Minister of Justice
- Incumbent
- Assumed office 5 June 2024
- President: Hakainde Hichilema
- Preceded by: Mulambo Haimbe

Provincial Minister for Central Province
- In office 25 September 2023 – 5 June 2024
- Preceded by: Credo Nanjuwa
- Succeeded by: Mwabashike Nkulukusa

Member of the National Assembly for Keembe
- In office August 2016 – 15 May 2026
- Preceded by: Ronald Shikapwasha
- Succeeded by: Seat abolished

Member of the National Assembly for Keembe West
- Incumbent
- Assumed office 13 August 2026
- Preceded by: Seat created

Personal details
- Born: 12 November 1975 (age 50) Kabwe, Zambia
- Party: United Party for National Development
- Alma mater: University of Zambia
- Occupation: Politician

= Princess Kasune =

Zambian politician (born 1975)

Princess Kasune Zulu (born 12 November 1975) is a Zambian politician and the current member of parliament for Keembe West. She was the member of parliament for Keembe from 2016 to 2026. She is a prominent AIDS activist and the first National Assembly member to announce she was living with the condition.

==Biography==
Princess Kasune was born 12 November 1975 in Kabwe.

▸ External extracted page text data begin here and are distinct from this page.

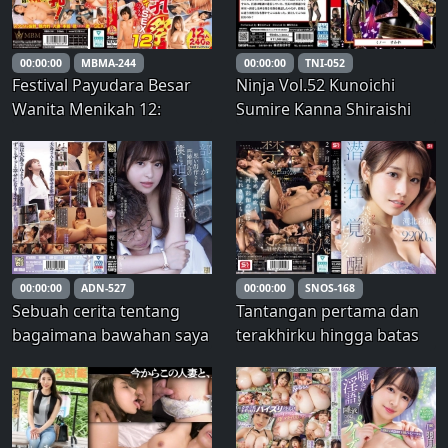
tantangan lotere tali
dengan kesempatan
memenangkan hadiah
00:00:00
MBMA-244
00:00:00
TNI-052
mewah! Vol.2
Festival Payudara Besar
Ninja Vol.52 Kunoichi
Wanita Menikah 12:
Sumire Kanna Shiraishi
Jangan bicara soal
710 5 – Pesawat Shiraishi
payudara besar tanpa
melihat ini! 12 wanita, 240
menit Pilihan Terbaik
00:00:00
ADN-527
00:00:00
SNOS-168
Sebuah cerita tentang
Tantangan pertama dan
bagaimana bawahan saya
terakhirku hingga batas
mendekati saya, yang
kemampuan—
akan menikah lagi, karena
Kebangkitan seks setelah
dia ingin membuat
dua bulan berpantang.
kenangan. Moko Sakura –
Ayaka Kawakita – Saika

During the Zambian AIDS epidemic, when she was 17, her mother died as a result of AIDS, quickly followed by her father. Princess Kasune married when she was 18; her older husband, Moffat Zulu, had already lost two of his previous wives to AIDS. In 1997, she took an AIDS test which came out positive, prompting her to begin a life of AIDS activism.

Initially she took an unconventional approach by giving the appearance of a prostitute and hitching lifts with long-distance lorry-drivers, who she would then lecture on the importance of condom use. She was appointed an ambassador for World Vision International's Hope Programme, and in that capacity travelled to the US in 1993 to meet President George H. W. Bush and convinced him to commit $15 billion to the fight against AIDS in Africa. She was also selected as a delegate on a 2005 "Women and AIDS U.S. Tour: Empower Women, Save Lives," tour sponsored by the United Nations. She is a host of Positive Living, a health-related radio program.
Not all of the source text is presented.